Tyrone Allen II Announces New Album ‘UPWARD’

Known for his work with Sullivan Fortner, Nicole Glover, Miki Yamanaka Quartet, Wendy Eisenberg, Joy Guidry, Allen’s debut comes with music cross-genre experience

Tyrone Allen II Announces New Album ‘UPWARD’

Known for his work with Sullivan Fortner, Nicole Glover, Miki Yamanaka Quartet, Wendy Eisenberg, Joy Guidry, Allen’s debut comes with music cross-genre experience

Tyrone Allen II’s emergence as one of the New York jazz scene’s most indispensable bassists didn’t happen with a bunch of fanfare. It happened through a steady accumulation of trust, depth, and range. In the last several years, Allen has become a go-to voice on both upright and electric bass for artists exploring the continuum of Black American music and beyond—whether playing in the trio of acclaimed pianist Sullivan Fortner, anchoring Nicole Glover’s rhythmically muscular ensemble, shaping the bottom line of the Miki Yamanaka Quartet, or stepping into the conceptual frameworks of Kazemde George, Wendy Eisenberg, Joy Guidry, and others who push the envelope of modern jazz expression.

With UPWARD, Allen takes a bold, deeply personal step into the foreground. Released on his own Dreams and Fears imprint, the album introduces Allen not just as a bassist but as a producer, composer, and ensemble architect. It’s a work born out of introspection and crafted with the patience of someone who prefers long arcs over quick impact.

Allen, whose father was an amateur electric bassist, grew up in Temple Hills, Maryland, a community in Prince George’s County where music education and church performance were foundational. Allen’s first structured music experience came via recorder lessons at age three, later followed by stints on piano, saxophone, and guitar, before he ultimately arrived home to the bass.
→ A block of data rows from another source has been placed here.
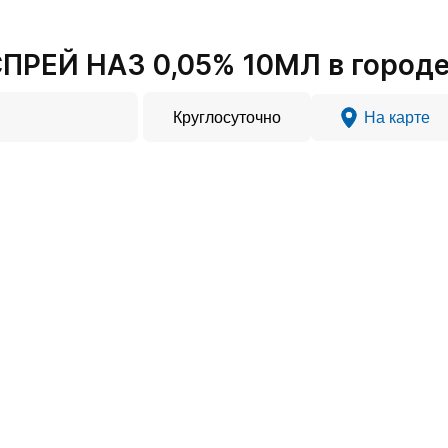
РЕЙ НАЗ 0,05% 10МЛ в городе
Круглосуточно
На карте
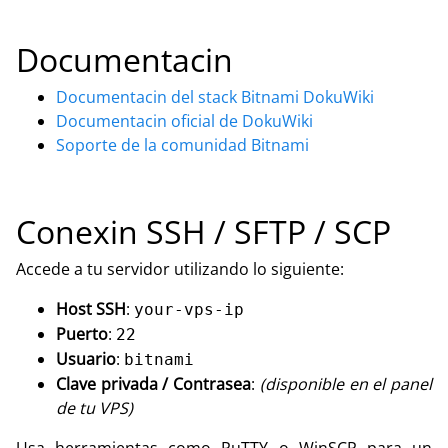
Documentacin
Documentacin del stack Bitnami DokuWiki
Documentacin oficial de DokuWiki
Soporte de la comunidad Bitnami
Conexin SSH / SFTP / SCP
Accede a tu servidor utilizando lo siguiente:
Host SSH
:
your-vps-ip
Puerto
:
22
Usuario
:
bitnami
Clave privada / Contrasea
:
(disponible en el panel
de tu VPS)
Usa herramientas como PuTTY o WinSCP para un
Though formal music programs weren’t available in his early schooling, Allen began upright bass in high school at the urging of a jazz band director who insisted he study both electric and acoustic. He joined the school orchestra, dove into jazz repertoire, and later connected with Paul Carr, the DMV jazz legend whose mentorship pipeline has produced generations of serious players. A scholarship to Carr’s Jazz Academy followed, which in turn opened the door to the Eastman School of Music’s summer program, then undergraduate study there.

Eastman’s dual track in classical and jazz refined Allen’s technical approach while exposing him to Rochester’s vibrant DIY music scene. There he met multi-instrumentalist Abe Nouri, a creative foil who co-produced UPWARD. At Eastman, Allen also connected with Wendy Eisenberg and other future collaborators. He continued his education at Berklee College of Music through the Global Jazz Institute, where he studied with Danilo Pérez, Terri Lyne Carrington, and John Patitucci, among others.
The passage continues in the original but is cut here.